**INSTRUCTIONS FOR THE TASK:** Exact repetition, please: start with the line where "务，确保货物能够快速、安全地到达目的地。" appears and stop after the final line of the records.

**DATA SHOWN:**

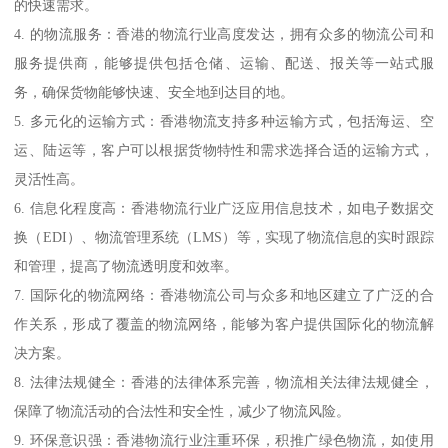
的快速需求。
4. 的物流服务：香港的物流行业高度发达，拥有众多的物流公司和
服务提供商，能够提供包括仓储、运输、配送、报关等一站式服
务，确保货物能够快速、安全地到达目的地。
5. 多元化的运输方式：香港物流支持多种运输方式，包括海运、空
运、陆运等，客户可以根据货物特性和需求选择合适的运输方式，
灵活性高。
6. 信息化程度高：香港物流行业广泛应用信息技术，如电子数据交
换（EDI）、物流管理系统（LMS）等，实现了物流信息的实时跟踪
和管理，提高了物流透明度和效率。
7. 国际化的物流网络：香港物流公司与众多和地区建立了广泛的合
作关系，形成了覆盖的物流网络，能够为客户提供国际化的物流解
决方案。
8. 法律法规健全：香港的法律体系完善，物流相关法律法规健全，
保障了物流活动的合法性和安全性，减少了物流风险。
9. 环保意识强：香港物流行业注重环保，积推广绿色物流，如使用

**TASK ANSWER:**
务，确保货物能够快速、安全地到达目的地。
5. 多元化的运输方式：香港物流支持多种运输方式，包括海运、空
运、陆运等，客户可以根据货物特性和需求选择合适的运输方式，
灵活性高。
6. 信息化程度高：香港物流行业广泛应用信息技术，如电子数据交
换（EDI）、物流管理系统（LMS）等，实现了物流信息的实时跟踪
和管理，提高了物流透明度和效率。
7. 国际化的物流网络：香港物流公司与众多和地区建立了广泛的合
作关系，形成了覆盖的物流网络，能够为客户提供国际化的物流解
决方案。
8. 法律法规健全：香港的法律体系完善，物流相关法律法规健全，
保障了物流活动的合法性和安全性，减少了物流风险。
9. 环保意识强：香港物流行业注重环保，积推广绿色物流，如使用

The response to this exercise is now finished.